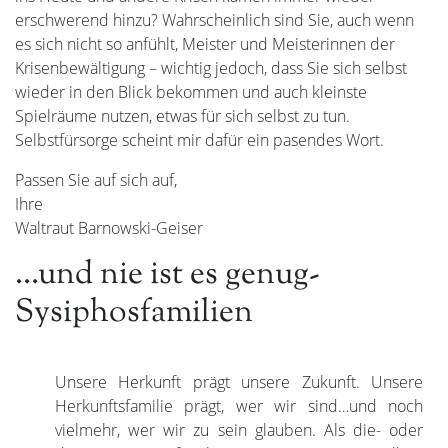
erschwerend hinzu? Wahrscheinlich sind Sie, auch wenn
es sich nicht so anfühlt, Meister und Meisterinnen der
Krisenbewältigung – wichtig jedoch, dass Sie sich selbst
wieder in den Blick bekommen und auch kleinste
Spielräume nutzen, etwas für sich selbst zu tun.
Selbstfürsorge scheint mir dafür ein pasendes Wort.
Passen Sie auf sich auf,
Ihre
Waltraut Barnowski-Geiser
…und nie ist es genug-
Sysiphosfamilien
Unsere Herkunft prägt unsere Zukunft. Unsere
Herkunftsfamilie prägt, wer wir sind…und noch
vielmehr, wer wir zu sein glauben. Als die- oder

****************************************

_Brief_
Could you give again, word for word, the line with "Selbstfürsorge scheint mir" and all lines after it through the end of the data? Leave out everything else.

_Exercise solution_
Selbstfürsorge scheint mir dafür ein pasendes Wort.
Passen Sie auf sich auf,
Ihre
Waltraut Barnowski-Geiser
…und nie ist es genug-
Sysiphosfamilien
Unsere Herkunft prägt unsere Zukunft. Unsere
Herkunftsfamilie prägt, wer wir sind…und noch
vielmehr, wer wir zu sein glauben. Als die- oder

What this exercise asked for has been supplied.